YOUR INSTRUCTIONS.
Read through the records. Copy each line that has the word "LIMTED".

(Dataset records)
--- --- ---

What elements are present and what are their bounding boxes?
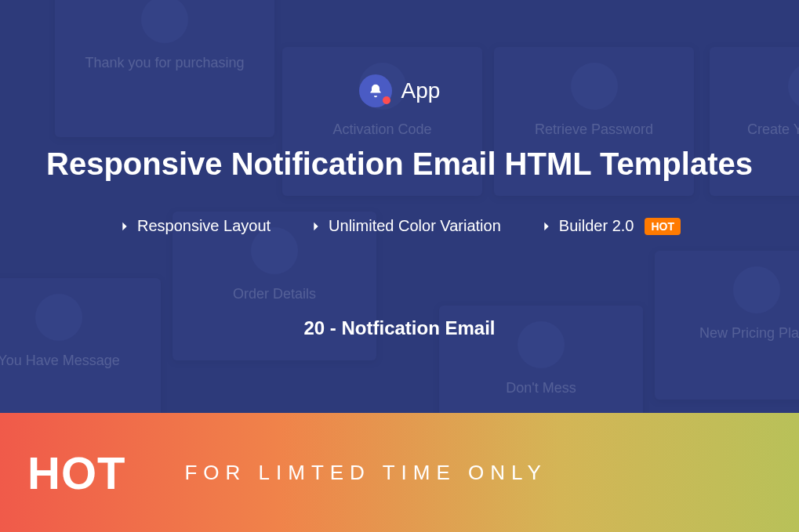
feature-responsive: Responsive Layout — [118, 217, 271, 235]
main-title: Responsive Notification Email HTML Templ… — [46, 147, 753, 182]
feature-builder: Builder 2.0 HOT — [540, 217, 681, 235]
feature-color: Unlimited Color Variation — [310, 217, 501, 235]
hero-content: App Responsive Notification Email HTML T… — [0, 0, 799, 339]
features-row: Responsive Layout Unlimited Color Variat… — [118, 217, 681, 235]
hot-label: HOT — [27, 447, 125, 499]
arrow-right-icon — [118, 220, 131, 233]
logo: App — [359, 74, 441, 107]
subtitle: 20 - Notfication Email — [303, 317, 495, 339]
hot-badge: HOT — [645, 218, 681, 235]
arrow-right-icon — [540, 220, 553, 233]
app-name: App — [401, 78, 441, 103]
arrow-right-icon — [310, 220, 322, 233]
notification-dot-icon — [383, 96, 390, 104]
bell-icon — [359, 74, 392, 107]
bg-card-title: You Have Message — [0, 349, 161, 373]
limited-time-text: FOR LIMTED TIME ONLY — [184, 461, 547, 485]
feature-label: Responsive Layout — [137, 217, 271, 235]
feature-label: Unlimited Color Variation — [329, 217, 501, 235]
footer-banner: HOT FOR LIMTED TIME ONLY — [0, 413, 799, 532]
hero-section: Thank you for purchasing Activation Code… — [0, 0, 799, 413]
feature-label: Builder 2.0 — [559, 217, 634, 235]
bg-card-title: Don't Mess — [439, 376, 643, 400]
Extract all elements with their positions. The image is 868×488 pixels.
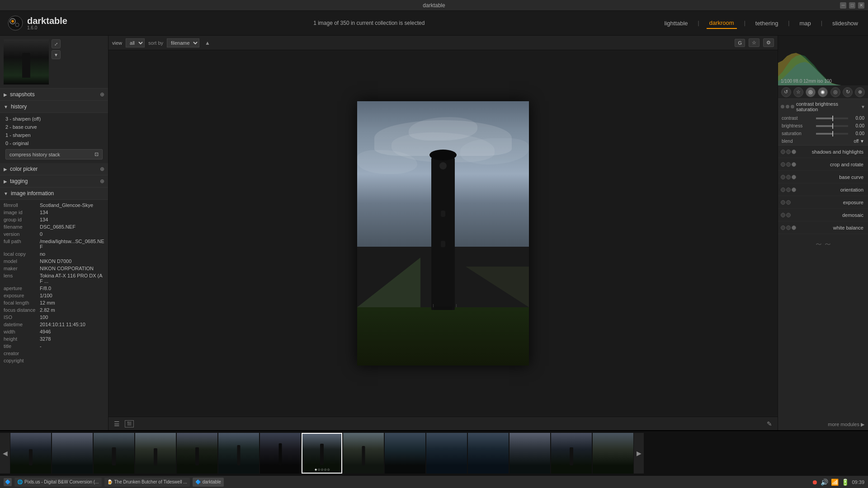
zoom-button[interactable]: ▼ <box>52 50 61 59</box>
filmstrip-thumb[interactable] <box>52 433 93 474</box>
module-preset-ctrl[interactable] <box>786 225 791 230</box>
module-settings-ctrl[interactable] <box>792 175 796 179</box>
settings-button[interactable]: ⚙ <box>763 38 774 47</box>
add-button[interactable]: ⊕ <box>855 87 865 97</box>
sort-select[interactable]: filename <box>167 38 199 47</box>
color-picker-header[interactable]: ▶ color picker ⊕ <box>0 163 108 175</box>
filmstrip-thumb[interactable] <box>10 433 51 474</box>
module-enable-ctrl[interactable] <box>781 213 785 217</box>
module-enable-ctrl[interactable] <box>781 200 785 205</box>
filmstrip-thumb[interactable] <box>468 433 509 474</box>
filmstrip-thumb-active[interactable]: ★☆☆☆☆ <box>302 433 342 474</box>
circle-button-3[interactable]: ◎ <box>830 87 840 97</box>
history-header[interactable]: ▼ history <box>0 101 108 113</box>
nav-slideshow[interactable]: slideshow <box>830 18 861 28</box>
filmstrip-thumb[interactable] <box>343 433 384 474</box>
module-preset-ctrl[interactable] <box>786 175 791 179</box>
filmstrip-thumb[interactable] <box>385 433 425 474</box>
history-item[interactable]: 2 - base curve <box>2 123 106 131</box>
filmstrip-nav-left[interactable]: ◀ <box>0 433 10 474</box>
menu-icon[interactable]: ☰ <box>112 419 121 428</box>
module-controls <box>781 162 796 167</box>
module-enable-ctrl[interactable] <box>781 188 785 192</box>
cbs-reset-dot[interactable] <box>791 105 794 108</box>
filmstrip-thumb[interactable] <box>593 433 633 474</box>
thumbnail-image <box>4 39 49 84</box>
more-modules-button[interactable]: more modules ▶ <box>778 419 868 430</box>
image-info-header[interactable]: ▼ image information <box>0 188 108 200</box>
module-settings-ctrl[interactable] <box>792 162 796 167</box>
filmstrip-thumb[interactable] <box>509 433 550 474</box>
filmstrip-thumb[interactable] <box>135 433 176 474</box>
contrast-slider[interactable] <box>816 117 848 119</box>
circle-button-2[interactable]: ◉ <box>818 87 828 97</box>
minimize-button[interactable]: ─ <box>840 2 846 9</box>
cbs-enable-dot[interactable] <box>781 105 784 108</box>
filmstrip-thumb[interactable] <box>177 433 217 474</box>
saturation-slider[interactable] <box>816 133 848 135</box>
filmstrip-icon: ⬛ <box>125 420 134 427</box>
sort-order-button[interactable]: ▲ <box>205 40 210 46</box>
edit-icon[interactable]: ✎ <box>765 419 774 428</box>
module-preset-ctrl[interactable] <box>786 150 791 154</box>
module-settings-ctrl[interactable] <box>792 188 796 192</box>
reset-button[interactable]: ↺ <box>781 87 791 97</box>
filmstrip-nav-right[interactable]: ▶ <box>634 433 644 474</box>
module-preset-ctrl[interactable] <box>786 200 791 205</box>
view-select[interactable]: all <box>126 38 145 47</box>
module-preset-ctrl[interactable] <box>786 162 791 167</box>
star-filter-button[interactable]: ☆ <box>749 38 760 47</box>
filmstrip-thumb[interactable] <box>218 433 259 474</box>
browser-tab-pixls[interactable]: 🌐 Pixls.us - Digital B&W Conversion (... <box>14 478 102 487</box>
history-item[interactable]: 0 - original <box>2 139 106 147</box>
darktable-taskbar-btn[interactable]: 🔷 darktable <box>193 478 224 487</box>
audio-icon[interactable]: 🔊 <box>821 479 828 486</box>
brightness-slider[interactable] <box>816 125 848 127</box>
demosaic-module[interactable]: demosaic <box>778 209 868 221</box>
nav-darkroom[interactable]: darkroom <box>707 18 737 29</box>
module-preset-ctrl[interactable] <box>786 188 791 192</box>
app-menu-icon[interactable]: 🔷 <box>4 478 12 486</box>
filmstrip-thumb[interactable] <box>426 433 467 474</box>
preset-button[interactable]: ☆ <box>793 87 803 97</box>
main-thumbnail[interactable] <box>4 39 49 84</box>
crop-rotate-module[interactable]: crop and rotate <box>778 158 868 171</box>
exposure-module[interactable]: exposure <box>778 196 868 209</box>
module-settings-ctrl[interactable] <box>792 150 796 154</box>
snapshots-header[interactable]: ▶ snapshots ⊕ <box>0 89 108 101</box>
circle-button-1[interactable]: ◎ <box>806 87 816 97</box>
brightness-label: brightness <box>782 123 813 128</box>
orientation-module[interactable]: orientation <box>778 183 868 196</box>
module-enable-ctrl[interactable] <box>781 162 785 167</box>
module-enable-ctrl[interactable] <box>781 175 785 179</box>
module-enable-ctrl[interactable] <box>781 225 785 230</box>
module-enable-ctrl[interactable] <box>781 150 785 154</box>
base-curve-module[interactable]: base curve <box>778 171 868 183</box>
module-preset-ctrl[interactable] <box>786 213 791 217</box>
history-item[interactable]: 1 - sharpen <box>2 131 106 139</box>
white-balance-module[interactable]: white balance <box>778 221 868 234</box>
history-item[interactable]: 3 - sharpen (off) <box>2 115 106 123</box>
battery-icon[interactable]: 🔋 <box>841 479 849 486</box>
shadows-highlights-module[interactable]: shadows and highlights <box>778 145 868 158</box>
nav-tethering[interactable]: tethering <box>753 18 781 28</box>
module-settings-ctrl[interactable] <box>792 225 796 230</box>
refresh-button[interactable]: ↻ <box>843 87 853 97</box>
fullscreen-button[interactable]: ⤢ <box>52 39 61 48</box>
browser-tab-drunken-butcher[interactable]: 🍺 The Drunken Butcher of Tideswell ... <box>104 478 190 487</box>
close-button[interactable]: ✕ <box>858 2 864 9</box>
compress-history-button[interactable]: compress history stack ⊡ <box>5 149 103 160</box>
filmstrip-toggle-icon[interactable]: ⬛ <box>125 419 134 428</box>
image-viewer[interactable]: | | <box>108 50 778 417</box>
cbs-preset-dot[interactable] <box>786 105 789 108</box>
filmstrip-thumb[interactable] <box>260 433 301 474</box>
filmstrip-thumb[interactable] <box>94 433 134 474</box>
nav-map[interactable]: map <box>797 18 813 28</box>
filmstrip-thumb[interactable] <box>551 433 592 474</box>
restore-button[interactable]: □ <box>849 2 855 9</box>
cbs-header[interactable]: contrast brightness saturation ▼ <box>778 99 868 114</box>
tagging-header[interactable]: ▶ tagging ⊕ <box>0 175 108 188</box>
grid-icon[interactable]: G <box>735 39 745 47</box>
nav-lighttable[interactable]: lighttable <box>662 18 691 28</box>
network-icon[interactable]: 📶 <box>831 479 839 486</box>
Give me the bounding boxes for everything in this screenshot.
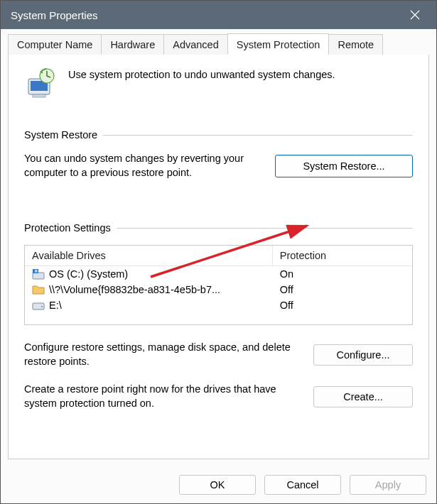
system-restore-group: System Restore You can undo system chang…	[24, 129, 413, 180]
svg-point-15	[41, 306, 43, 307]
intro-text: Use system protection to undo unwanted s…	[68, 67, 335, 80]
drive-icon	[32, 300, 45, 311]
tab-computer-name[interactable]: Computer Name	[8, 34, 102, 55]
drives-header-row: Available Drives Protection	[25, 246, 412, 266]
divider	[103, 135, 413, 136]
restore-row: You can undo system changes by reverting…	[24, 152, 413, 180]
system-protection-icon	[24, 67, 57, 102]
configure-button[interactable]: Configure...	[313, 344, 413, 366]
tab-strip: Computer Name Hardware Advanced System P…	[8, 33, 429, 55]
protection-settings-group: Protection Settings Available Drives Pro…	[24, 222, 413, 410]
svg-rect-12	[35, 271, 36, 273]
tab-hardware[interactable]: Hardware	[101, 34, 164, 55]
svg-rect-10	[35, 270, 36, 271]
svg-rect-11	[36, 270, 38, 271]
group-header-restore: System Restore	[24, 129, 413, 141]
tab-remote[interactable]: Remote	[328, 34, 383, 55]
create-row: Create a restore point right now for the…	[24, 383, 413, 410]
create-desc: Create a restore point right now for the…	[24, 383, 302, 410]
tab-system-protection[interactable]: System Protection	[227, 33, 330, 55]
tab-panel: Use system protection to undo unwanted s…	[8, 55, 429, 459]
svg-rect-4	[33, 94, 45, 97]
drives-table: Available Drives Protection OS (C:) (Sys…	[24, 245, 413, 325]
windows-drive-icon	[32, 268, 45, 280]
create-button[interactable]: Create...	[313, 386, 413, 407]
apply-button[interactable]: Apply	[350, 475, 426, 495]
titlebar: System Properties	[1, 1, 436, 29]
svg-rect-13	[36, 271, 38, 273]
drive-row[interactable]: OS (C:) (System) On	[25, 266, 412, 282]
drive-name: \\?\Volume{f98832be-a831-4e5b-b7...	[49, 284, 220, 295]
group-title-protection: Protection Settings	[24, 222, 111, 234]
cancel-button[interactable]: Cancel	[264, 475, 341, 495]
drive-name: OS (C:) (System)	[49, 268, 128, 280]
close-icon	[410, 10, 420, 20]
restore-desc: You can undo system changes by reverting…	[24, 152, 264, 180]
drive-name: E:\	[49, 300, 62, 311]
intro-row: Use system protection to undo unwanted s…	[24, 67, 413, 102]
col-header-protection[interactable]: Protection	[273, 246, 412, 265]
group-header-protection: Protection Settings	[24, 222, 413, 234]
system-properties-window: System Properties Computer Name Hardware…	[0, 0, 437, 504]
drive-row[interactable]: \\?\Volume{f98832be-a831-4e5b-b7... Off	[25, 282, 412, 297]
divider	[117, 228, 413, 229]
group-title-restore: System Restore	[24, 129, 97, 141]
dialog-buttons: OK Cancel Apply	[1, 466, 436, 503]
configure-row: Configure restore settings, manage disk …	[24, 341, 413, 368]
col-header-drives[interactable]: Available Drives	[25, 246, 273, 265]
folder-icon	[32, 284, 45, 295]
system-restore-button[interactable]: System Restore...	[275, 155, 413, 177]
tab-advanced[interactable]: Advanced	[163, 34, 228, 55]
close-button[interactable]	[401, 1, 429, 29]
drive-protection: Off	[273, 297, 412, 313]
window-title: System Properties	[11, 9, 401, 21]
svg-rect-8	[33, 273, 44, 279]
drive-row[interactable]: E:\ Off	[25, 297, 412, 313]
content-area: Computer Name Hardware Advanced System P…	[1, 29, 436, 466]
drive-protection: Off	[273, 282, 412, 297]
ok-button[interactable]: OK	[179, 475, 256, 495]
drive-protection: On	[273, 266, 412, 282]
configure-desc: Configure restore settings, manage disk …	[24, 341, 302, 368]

--- --- ---

THE ANSWER.
limited-time-text: FOR LIMTED TIME ONLY — [184, 461, 547, 485]
footer-banner: HOT FOR LIMTED TIME ONLY — [0, 413, 799, 532]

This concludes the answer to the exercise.